Excerpted records START

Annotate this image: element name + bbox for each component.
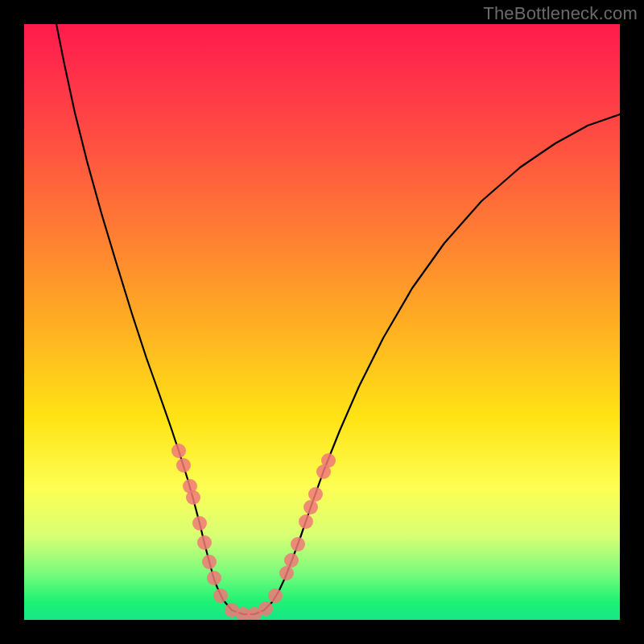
sample-dots [171, 444, 336, 620]
chart-frame: TheBottleneck.com [0, 0, 644, 644]
sample-dot [197, 535, 212, 550]
sample-dot [284, 553, 299, 568]
sample-dot [186, 490, 200, 505]
sample-dot [308, 487, 323, 502]
plot-area [24, 24, 620, 620]
sample-dot [279, 566, 294, 580]
sample-dot [213, 588, 228, 603]
watermark-text: TheBottleneck.com [483, 3, 638, 24]
sample-dot [207, 571, 221, 585]
sample-dot [291, 537, 305, 551]
sample-dot [299, 514, 313, 529]
bottleneck-curve [56, 24, 620, 614]
sample-dot [303, 500, 318, 514]
sample-dot [202, 555, 217, 569]
chart-svg [24, 24, 620, 620]
sample-dot [171, 444, 186, 458]
sample-dot [268, 588, 283, 603]
sample-dot [321, 453, 336, 468]
sample-dot [176, 458, 191, 473]
sample-dot [192, 516, 207, 530]
sample-dot [258, 601, 273, 616]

Excerpted records END

Work item —
Show a copy of each line from the data that includes the word "chart".

Solution for this task —
chart-frame: TheBottleneck.com [0, 0, 644, 644]
chart-svg [24, 24, 620, 620]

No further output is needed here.